Der Mensch. «Die Kirche» habe in der Politik nichts zu suchen: Diese grundsätzliche Forderung wird mindestens bei jeder Abstimmung laut, in der kirchliche Exponenten oder Organisationen Stellung beziehen. Sie ist aber nicht umsetzbar – und nicht reformiert: Schon für Zwingli hatte selbst die Verkündigung eine politische Dimension. Zudem: Wir sind alle politisch, ob wir es wollen oder nicht. Unser Handeln hat politische Folgen, da wir in einer politisch organisierten Gesellschaft leben. Ob ich einen Bio-Apfel direkt vom Bauern in der Nähe kaufe oder einen aus Südafrika im Supermarkt: Schon wie wir unsere Nahrung beschaffen, hat Konsequenzen für Gesetze. Anderes Handeln hätte andere staatliche Rahmenbedingungen für Wirtschaft und Landwirtschaft zur Folge.
Die Gemeinschaft. Hinzu kommt: Kirchliche Organisationen, Glaubensgemeinschaften sind auch Interessengemeinschaften. Logisch, dass sie sich dafür einsetzen, dass die Rahmenbedingungen zu ihren Gunsten gestaltet werden – allein schon, wenn sie ihre Glaubensgrundsätze durch staatliche Rahmenbedingungen tangiert sehen. Umso mehr, wenn diese Rahmenbedingungen die Einnahmen – und damit die Möglichkeiten – der Gemeinschaft direkt beeinflussen. So wie es bei der Unternehmenssteuerreform III der Fall ist.
Das Vertrauen.

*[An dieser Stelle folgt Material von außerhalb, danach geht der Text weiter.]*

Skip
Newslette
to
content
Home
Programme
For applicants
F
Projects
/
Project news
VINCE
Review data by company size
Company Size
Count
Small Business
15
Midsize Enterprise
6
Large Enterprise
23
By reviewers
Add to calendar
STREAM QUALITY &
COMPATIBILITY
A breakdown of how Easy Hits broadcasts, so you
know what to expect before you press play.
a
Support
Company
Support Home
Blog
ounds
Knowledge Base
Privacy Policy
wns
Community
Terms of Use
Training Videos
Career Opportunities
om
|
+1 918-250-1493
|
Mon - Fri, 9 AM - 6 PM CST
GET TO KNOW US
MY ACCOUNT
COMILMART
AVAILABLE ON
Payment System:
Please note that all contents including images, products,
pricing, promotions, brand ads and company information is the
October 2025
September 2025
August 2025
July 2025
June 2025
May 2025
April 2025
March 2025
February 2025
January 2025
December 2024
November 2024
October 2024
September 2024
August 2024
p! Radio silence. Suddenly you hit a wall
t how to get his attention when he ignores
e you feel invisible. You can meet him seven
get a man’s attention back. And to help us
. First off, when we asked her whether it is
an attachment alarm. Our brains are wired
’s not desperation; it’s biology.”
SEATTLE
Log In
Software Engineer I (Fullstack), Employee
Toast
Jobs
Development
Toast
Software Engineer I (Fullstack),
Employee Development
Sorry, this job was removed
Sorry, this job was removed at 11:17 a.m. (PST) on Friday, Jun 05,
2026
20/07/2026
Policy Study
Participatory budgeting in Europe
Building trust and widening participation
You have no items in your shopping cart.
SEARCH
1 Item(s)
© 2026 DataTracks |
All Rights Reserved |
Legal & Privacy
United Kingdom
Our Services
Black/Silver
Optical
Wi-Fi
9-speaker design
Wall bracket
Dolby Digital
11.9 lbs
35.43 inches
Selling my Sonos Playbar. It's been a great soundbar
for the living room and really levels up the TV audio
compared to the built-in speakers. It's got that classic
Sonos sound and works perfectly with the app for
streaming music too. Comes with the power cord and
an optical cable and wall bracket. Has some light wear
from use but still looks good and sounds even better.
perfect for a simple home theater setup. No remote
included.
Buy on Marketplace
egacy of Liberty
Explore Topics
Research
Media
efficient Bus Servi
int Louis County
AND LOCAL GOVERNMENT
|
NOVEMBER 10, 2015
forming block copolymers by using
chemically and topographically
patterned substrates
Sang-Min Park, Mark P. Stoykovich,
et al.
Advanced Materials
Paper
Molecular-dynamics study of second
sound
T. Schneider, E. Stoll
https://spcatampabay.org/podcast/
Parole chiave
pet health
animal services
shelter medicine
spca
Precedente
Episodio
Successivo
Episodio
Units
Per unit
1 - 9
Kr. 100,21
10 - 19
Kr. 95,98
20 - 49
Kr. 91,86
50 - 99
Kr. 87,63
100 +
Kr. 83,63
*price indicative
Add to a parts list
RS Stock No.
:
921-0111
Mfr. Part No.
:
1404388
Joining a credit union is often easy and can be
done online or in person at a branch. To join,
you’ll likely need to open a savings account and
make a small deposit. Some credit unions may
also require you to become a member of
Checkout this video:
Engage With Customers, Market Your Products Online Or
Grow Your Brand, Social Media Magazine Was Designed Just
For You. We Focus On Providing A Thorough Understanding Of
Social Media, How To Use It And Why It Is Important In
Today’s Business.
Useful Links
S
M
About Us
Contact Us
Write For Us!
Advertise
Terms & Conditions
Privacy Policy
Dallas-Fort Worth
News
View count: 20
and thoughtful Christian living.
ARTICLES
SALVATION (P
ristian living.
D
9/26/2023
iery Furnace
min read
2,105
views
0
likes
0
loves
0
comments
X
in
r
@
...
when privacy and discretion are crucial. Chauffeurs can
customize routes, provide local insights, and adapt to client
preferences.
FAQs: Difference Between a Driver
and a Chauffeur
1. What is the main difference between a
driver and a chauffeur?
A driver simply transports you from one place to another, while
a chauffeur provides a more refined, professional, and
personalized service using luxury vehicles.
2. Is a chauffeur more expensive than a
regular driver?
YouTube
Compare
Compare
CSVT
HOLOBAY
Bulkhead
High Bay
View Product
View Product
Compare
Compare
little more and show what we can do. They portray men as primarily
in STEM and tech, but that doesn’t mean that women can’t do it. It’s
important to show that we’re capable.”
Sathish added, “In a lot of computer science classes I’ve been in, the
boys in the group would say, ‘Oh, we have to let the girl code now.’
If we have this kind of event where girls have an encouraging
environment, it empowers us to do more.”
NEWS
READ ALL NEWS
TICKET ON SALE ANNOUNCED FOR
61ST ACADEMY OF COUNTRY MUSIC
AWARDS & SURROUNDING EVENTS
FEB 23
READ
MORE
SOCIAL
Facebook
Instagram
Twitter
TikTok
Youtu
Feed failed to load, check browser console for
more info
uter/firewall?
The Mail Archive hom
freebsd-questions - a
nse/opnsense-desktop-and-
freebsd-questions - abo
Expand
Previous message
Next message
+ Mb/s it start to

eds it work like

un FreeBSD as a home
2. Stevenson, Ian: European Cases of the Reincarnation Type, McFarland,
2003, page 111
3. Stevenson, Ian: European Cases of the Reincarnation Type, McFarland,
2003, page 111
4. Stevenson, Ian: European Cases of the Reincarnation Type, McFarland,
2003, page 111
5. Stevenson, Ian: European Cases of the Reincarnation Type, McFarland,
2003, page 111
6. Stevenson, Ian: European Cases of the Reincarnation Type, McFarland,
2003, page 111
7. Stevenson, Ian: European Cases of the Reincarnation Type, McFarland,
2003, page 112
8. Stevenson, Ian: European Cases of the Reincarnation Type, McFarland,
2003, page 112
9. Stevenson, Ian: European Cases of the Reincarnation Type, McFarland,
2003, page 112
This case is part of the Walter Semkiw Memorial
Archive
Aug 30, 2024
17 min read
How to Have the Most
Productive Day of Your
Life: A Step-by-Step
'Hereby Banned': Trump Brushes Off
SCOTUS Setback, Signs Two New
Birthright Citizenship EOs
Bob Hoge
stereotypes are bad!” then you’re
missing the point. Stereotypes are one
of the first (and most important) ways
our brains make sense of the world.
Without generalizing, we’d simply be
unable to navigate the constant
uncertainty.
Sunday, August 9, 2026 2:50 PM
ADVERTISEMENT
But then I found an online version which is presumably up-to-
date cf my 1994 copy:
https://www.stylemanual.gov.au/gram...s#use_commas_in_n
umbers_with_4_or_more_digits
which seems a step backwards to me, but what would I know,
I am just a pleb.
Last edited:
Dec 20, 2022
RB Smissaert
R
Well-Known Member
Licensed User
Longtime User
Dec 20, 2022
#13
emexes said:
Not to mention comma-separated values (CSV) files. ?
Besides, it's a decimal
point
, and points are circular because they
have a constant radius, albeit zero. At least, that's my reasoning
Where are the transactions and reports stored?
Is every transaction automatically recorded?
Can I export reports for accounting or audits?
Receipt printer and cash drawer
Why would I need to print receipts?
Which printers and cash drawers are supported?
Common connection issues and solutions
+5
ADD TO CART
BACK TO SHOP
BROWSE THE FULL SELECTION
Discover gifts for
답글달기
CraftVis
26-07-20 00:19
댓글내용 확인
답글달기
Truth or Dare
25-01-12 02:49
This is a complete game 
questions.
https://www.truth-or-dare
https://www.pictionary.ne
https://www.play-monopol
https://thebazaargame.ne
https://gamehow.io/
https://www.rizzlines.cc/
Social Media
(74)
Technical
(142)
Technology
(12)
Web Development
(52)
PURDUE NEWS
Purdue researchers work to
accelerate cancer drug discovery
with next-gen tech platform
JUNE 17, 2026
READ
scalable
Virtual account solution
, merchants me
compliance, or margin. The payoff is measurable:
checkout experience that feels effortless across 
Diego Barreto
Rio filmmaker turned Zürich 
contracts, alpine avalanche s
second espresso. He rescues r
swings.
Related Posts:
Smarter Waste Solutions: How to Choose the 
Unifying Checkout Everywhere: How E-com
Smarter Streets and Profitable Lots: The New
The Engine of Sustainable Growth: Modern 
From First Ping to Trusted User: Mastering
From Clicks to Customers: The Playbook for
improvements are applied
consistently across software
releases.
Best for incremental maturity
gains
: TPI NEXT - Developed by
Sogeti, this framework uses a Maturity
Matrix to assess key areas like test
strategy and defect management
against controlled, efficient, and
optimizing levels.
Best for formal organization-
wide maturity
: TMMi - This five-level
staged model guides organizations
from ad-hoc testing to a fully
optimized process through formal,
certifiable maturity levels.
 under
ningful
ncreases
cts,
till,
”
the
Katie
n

Nun kann «die» Kirche nicht direkt mit einer Gewerkschaft oder einem Pharmaunternehmen verglichen werden. Es gibt sie so nämlich gar nicht. Und das Evangelium ist weder Parteiprogramm noch Businessplan, noch Statut. Das macht es kompliziert. Es bedingt, dass Vertrauenspersonen der Glaubensgemeinschaft – wie Pfarrerinnen und Pfarrer – mit Bedacht handeln. Es bedingt, dass sie nicht ihre Pflichten und kein einziges Mitglied vernachlässigen. Es bedingt, dass sie nicht egoistisch handeln. Eine Pflicht ist es aber auch, ehrlich Mensch zu sein, für sich und für die Gemeinschaft. Das bedingt schliesslich auch zu handeln, wenn sie überzeugt sind, es tun zu müssen. Und das verdient Vertrauen statt dessen Entzug.